The Giants' tenancy at the Odyssey is merely part of a much bigger development plan for the former coal quay and scrap metal yard adjacent to the Harland & Wolff shipyards. The area, known as the Titanic Quarter, will soon have a multiplex cinema and a shopping and restaurant complex.

"We want to work on getting more people from the Republic to come up. If we have something they don't have, they will travel here," says Hanna.

Zeller's upbringing in Quebec, which has its own separatist issue, has made him acutely aware of the North's difficult journey to peace and the small part his team is playing in it.

"It's a dreadful way to put it, but part of the bonus of coming here was that if the peace policy failed, there would be people wanting to recreate the process," he says.
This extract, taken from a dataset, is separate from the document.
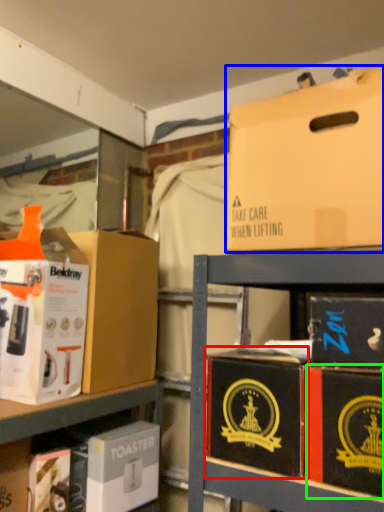 Question: Estimate the real-world distances between objects in this image. Which object is closer to box (highlighted by a red box), box (highlighted by a blue box) or box (highlighted by a green box)?

Choices:
 (A) box
 (B) box

Answer: (B) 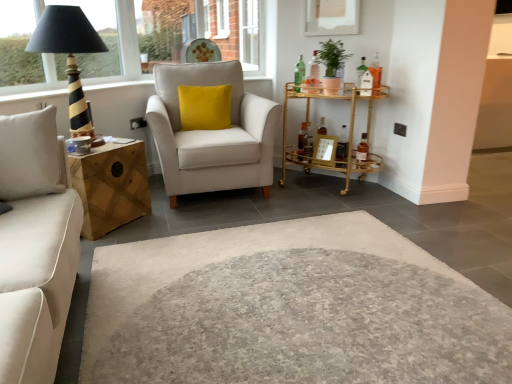 Question: Are gold metallic bar cart at right and green matte plant at upper right beside each other?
"People want to make a statement. They want to do something that shows they are part of a new Northern Ireland. Everyone can unite behind the Giants."

Zeller sees ice hockey as crossing all social boundaries. "We cater for the blue and white collars. A working guy with tattoos up his arm is just as likely to be sitting beside a company director with both of them doing the Mexican wave. Our pricing structure is careful not to exclude any grouping," he says.
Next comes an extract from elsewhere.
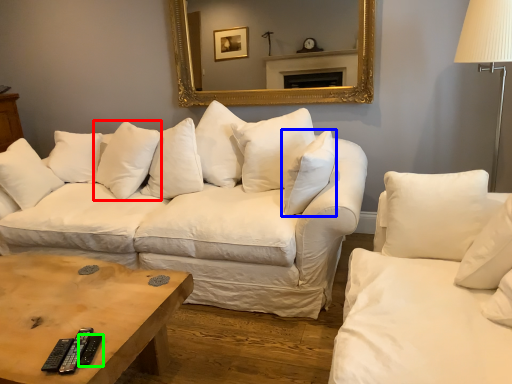 Question: Based on their relative distances, which object is nearer to pillow (highlighted by a red box)? Choose from pillow (highlighted by a blue box) and remote (highlighted by a green box).

Choices:
 (A) pillow
 (B) remote

Answer: (A) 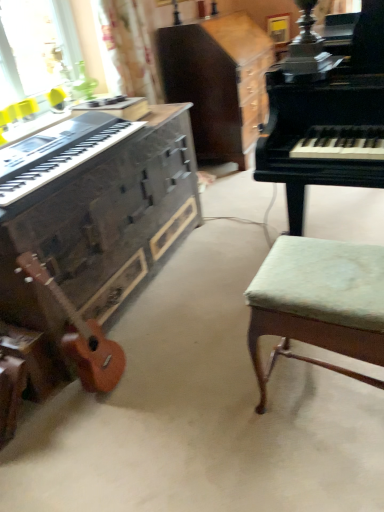 Locate an element on the screen. The height and width of the screenshot is (512, 384). vacant space underneath green fabric stool at right (from a real-world perspective) is located at coordinates (322, 395). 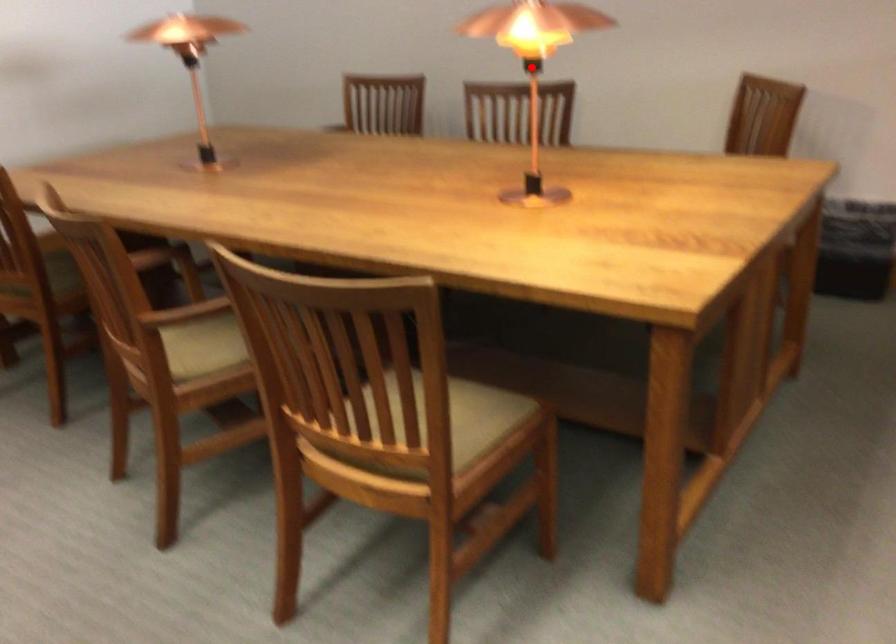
Head coach Dave Whistle moved his family to the Co Down seaside town of Bangor from Bracknell in the English Home Counties where, last season, he coached the local Superleague team. "Sure I had reservations," he says. "I spent a few days checking this place out, talked it over with my wife, and we haven't regretted it.

"This is the first home we've bought in 10 years. The place has the feel of Canada. London was expensive, there weren't many green spaces and it's safe for my kids to go out and play [here]."

There is a real feeling that the Giants have a genuine interest in getting to know new people. The players stay around after games to talk to the supporters and even bring their own families along for the occasion.

"We're just ordinary guys like everybody else," says Kevin Riehl, as he keeps an eye on his toddler son Cody. "We want people to have a good time and go home happy."

Riehl will go back to Alberta in April and spend the summer months farming 250 head of beef stock with his father. But by mid-August it will be time to get his skates on for the new season with the Belfast Giants.